RECORDS FOR THIS TASK:
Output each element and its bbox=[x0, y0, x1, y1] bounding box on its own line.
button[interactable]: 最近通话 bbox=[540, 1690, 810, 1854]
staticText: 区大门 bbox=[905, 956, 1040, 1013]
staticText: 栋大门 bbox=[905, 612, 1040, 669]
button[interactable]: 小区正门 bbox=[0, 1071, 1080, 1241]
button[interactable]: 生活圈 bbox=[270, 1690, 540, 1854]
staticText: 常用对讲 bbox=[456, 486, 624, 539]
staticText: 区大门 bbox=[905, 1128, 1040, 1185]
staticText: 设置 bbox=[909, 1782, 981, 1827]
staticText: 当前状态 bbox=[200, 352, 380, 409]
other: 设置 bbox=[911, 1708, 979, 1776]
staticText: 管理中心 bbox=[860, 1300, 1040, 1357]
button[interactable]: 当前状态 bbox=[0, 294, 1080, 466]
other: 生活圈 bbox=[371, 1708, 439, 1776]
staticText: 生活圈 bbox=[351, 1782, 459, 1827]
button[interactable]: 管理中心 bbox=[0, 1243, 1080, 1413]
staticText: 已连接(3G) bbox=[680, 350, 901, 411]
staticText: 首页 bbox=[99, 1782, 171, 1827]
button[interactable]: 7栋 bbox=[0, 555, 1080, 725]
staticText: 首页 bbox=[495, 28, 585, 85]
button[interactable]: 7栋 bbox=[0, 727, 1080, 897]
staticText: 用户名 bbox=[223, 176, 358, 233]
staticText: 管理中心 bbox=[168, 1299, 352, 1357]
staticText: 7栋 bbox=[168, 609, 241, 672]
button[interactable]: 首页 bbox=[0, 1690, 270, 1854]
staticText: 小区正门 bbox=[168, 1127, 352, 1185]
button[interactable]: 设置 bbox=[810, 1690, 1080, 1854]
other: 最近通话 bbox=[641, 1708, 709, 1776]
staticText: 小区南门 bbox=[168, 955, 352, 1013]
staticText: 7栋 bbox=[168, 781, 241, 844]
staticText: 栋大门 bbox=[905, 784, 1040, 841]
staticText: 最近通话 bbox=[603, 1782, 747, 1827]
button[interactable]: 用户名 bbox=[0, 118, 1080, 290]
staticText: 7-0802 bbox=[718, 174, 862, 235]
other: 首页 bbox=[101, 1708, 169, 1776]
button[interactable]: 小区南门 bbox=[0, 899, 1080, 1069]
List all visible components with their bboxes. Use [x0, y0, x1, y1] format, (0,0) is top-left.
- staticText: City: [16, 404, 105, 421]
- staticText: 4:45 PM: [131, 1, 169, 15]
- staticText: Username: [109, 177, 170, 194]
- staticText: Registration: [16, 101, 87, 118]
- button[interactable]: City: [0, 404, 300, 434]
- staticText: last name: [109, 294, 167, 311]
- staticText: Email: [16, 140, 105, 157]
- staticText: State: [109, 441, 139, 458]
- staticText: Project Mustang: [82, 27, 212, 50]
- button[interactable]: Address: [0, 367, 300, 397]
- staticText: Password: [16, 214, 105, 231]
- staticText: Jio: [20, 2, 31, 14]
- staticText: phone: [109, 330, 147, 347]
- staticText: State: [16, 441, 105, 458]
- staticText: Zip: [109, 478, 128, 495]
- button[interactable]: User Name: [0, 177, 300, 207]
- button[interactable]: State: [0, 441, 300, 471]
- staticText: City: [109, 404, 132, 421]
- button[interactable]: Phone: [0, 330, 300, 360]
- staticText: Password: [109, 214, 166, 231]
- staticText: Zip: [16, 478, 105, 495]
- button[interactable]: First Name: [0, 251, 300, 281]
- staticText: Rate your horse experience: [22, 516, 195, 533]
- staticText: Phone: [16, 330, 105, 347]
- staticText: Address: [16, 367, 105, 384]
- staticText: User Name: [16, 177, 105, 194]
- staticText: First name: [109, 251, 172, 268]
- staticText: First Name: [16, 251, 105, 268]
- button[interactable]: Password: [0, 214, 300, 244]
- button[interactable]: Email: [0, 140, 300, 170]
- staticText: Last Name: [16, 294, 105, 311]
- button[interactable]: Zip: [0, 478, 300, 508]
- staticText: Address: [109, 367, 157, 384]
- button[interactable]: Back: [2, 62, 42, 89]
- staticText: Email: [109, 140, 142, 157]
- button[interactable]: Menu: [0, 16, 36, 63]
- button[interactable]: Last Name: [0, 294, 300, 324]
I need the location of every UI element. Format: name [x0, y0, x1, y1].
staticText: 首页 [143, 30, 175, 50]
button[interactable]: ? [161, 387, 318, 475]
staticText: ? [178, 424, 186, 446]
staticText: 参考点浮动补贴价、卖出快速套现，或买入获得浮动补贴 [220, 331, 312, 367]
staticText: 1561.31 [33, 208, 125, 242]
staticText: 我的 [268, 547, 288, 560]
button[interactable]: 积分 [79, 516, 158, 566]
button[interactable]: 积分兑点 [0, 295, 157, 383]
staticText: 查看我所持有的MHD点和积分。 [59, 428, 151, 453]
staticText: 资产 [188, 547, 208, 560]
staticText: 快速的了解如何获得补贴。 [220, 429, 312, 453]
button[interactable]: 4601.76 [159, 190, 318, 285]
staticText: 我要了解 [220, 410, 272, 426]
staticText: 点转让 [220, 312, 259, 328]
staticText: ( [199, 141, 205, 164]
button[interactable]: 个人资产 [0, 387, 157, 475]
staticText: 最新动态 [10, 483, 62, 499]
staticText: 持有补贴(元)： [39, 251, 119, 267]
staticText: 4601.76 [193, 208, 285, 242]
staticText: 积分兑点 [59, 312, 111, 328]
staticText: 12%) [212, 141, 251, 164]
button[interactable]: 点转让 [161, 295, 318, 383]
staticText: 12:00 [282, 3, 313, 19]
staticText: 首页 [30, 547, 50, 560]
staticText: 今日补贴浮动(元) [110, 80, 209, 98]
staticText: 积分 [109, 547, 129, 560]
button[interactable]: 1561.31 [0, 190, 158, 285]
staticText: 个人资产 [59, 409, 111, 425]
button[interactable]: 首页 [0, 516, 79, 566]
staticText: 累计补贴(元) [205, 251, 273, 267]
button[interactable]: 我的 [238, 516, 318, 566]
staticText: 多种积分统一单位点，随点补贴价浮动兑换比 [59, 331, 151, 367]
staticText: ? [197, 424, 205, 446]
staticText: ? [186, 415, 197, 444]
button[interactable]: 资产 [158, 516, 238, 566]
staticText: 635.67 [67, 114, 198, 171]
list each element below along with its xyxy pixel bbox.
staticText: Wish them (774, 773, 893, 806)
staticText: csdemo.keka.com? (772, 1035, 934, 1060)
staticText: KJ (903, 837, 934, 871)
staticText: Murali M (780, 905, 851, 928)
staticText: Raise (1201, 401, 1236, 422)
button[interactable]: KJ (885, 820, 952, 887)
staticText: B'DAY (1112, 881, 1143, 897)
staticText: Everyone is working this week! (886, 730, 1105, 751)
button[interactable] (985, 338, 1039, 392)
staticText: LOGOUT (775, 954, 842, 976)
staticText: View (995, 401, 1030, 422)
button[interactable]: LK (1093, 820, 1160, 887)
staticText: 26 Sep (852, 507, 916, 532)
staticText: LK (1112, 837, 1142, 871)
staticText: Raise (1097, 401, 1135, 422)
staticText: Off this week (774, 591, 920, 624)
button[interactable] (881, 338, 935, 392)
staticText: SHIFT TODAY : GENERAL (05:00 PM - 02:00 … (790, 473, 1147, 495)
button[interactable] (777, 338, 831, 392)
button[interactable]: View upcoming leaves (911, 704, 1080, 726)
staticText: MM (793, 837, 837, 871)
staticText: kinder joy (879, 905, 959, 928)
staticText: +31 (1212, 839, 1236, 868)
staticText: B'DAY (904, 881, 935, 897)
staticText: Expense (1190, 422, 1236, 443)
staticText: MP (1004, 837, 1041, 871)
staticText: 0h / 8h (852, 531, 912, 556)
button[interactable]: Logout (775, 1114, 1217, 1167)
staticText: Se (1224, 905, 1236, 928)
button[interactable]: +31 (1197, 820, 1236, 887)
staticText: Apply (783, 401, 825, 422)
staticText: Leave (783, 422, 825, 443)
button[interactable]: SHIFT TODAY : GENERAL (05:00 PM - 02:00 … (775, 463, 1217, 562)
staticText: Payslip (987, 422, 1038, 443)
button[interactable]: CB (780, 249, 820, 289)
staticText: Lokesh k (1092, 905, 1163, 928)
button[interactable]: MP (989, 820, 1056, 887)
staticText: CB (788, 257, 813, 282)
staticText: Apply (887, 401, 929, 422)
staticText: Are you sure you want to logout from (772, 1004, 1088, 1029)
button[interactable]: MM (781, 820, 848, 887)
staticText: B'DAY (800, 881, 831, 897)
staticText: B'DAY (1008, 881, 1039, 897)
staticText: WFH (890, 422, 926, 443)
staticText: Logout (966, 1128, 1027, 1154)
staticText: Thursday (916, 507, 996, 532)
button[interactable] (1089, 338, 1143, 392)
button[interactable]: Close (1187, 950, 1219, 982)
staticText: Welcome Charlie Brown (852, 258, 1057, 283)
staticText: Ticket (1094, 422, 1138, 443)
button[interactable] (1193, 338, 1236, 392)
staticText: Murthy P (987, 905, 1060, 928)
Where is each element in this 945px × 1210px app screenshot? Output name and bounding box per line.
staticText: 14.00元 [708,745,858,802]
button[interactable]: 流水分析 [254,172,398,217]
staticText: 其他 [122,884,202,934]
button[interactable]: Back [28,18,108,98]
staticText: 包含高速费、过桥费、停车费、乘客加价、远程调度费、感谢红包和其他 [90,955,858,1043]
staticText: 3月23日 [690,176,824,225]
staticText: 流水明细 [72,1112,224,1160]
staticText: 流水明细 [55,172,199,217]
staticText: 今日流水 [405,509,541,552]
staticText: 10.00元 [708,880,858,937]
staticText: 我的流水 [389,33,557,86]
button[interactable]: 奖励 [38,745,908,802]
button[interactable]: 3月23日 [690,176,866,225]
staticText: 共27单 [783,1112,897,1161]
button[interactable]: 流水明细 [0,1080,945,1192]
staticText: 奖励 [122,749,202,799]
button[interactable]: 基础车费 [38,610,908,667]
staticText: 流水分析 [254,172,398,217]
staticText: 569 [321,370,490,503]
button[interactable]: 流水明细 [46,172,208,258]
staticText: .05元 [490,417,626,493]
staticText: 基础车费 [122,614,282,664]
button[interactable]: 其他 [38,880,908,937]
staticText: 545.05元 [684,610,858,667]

WORK TO BE COMPLETED:
Check each line above for the string "当前状态" and copy those that have it.

RESULT OF THIS EXERCISE:
staticText: 当前状态 bbox=[200, 352, 380, 409]
button[interactable]: 当前状态 bbox=[0, 294, 1080, 466]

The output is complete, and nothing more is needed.